The following query looks at countries with an above average population size **and** below average area to see which countries are densely populated compared to their size. 

_Area is the combined land and water mass of a given country_


In [32]:
%%sql

SELECT 
    name,
    population,
    area
FROM
    facts 
WHERE 
    population > (SELECT AVG(population) from facts)
AND 
    area < (SELECT AVG(area) from facts)

Done.


name,population,area
Bangladesh,168957745,148460
Germany,80854408,357022
Japan,126919659,377915
Philippines,100998376,300000
Thailand,67976405,513120
United Kingdom,64088222,243610
Vietnam,94348835,331210


### What countries have the most people? What countries have the highest growth rates?

In [57]:
%%sql

SELECT 
    name,
    population,
    population_growth
FROM
    facts
WHERE name NOT IN ("World", "European Union") 
ORDER BY 2 DESC
LIMIT 10 


Done.


name,population,population_growth
China,1367485388,0.45
India,1251695584,1.22
United States,321368864,0.78
Indonesia,255993674,0.92
Brazil,204259812,0.77
Pakistan,199085847,1.46
Nigeria,181562056,2.45
Bangladesh,168957745,1.6
Russia,142423773,0.04
Japan,126919659,0.16


In [56]:
%%sql 

SELECT 
    name,
    population,
    population_growth
FROM
    facts
WHERE name NOT IN ("World", "European Union") 
ORDER BY 3 DESC
LIMIT 10 


Done.


name,population,population_growth
South Sudan,12042910,4.02
Malawi,17964697,3.32
Burundi,10742276,3.28
Niger,18045729,3.25
Uganda,37101745,3.24
Qatar,2194817,3.07
Burkina Faso,18931686,3.03
Mali,16955536,2.98
Cook Islands,9838,2.95
Iraq,37056169,2.93


### ### Which countries will add the most people to their populations next year?

In [None]:
%%sql 



### Which countries have the highest ratios of water to land? 

In [60]:
%%sql

SELECT name, 
       ROUND(CAST(area_water AS float) / CAST(area_land AS float), 2) AS water_to_land_ratio
FROM facts
WHERE name NOT IN ('British Indian Ocean Territory')
ORDER BY 2 DESC
LIMIT 10

Done.


name,water_to_land_ratio
Virgin Islands,4.52
Puerto Rico,0.55
"Bahamas, The",0.39
Guinea-Bissau,0.28
Malawi,0.26
Netherlands,0.23
Uganda,0.22
Eritrea,0.16
Liberia,0.16
Bangladesh,0.14


### What countries have more water than land?

In [68]:
%%sql

SELECT 
    name,
    area_water,
    area_land
FROM
    facts
WHERE
    area_water > area_land
AND
    name NOT IN ("British Indian Ocean Territory")


Done.


name,area_water,area_land
Virgin Islands,1564,346


### How many countries have a higher death rate than birth rate?
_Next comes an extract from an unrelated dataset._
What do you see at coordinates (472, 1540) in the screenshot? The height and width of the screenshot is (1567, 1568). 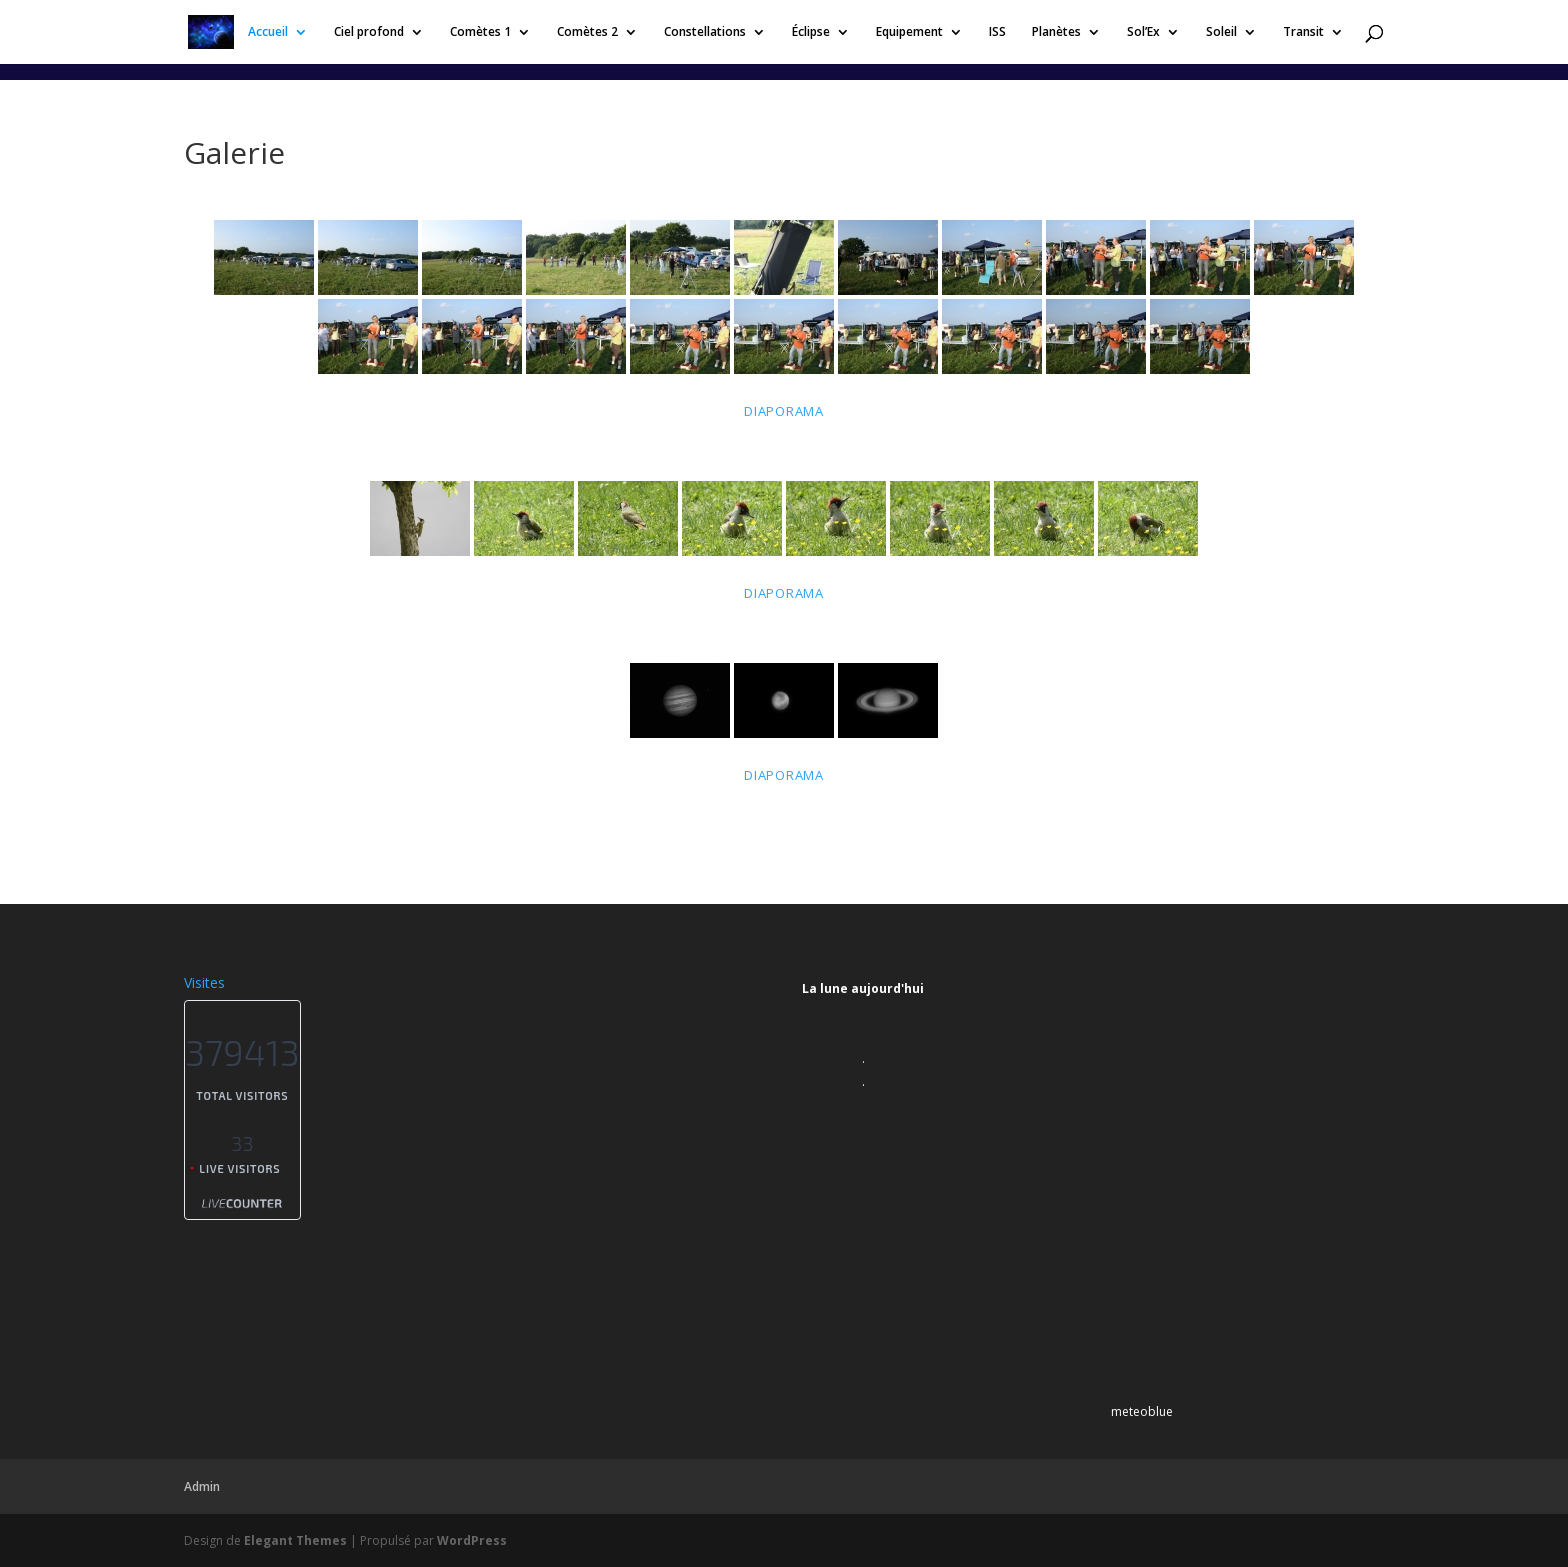 I see `WordPress` at bounding box center [472, 1540].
List the by death rate. 

In [72]:
%%sql

SELECT 
    COUNT(*) as total_countries
FROM 
    facts 
WHERE 
    death_rate > birth_rate



Done.


total_countries
24


In [77]:
%%sql
SELECT 
    name,
    death_rate,
    birth_rate
FROM
    facts
WHERE
    death_rate > birth_rate
ORDER BY 2 DESC

Done.


name,death_rate,birth_rate
Ukraine,14.46,10.72
Bulgaria,14.44,8.92
Latvia,14.31,10.0
Lithuania,14.27,10.1
Russia,13.69,11.6
Serbia,13.66,9.08
Belarus,13.36,10.7
Hungary,12.73,9.16
Moldova,12.59,12.0
Estonia,12.4,10.51


### Which countries have the highest population/area ratio, and how does it compare to list we found in the previous screen?

In [81]:
%%sql

SELECT 
    name,
    population,
    area,
    (population / area)  as pop_density
FROM
    facts 
ORDER BY 4 DESC
LIMIT 10


Done.


name,population,area,pop_density
Macau,592731,28,21168
Monaco,30535,2,15267
Singapore,5674472,697,8141
Hong Kong,7141106,1108,6445
Gaza Strip,1869055,360,5191
Gibraltar,29258,6,4876
Bahrain,1346613,760,1771
Maldives,393253,298,1319
Malta,413965,316,1310
Bermuda,70196,54,1299


The countries that have the highest population density are different than the previously pulled data for countries with above average population and below average area. That is because these counties, although they have a below average area mass, do not have higher than average population when compared to counties like China, India, and the United States.